*** Excerpted records Section Begins ***
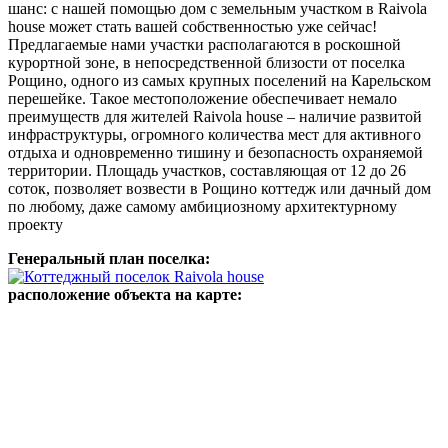
шанс: с нашей помощью дом с земельным участком в Raivola
house может стать вашей собственностью уже сейчас!
Предлагаемые нами участки располагаются в роскошной
курортной зоне, в непосредственной близости от поселка
Рощино, одного из самых крупных поселений на Карельском
перешейке. Такое местоположение обеспечивает немало
преимуществ для жителей Raivola house – наличие развитой
инфраструктуры, огромного количества мест для активного
отдыха и одновременно тишину и безопасность охраняемой
территории. Площадь участков, составляющая от 12 до 26
соток, позволяет возвести в Рощино коттедж или дачный дом
по любому, даже самому амбициозному архитектурному
проекту
Генеральный план поселка:
расположение объекта на карте:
*** Excerpted records Section Ends ***
> _What the task asks_
Exclude the pictures. Write out the remaining data exactly.

> _Worked solution_
шанс: с нашей помощью дом с земельным участком в Raivola
house может стать вашей собственностью уже сейчас!
Предлагаемые нами участки располагаются в роскошной
курортной зоне, в непосредственной близости от поселка
Рощино, одного из самых крупных поселений на Карельском
перешейке. Такое местоположение обеспечивает немало
преимуществ для жителей Raivola house – наличие развитой
инфраструктуры, огромного количества мест для активного
отдыха и одновременно тишину и безопасность охраняемой
территории. Площадь участков, составляющая от 12 до 26
соток, позволяет возвести в Рощино коттедж или дачный дом
по любому, даже самому амбициозному архитектурному
проекту
Генеральный план поселка:
расположение объекта на карте:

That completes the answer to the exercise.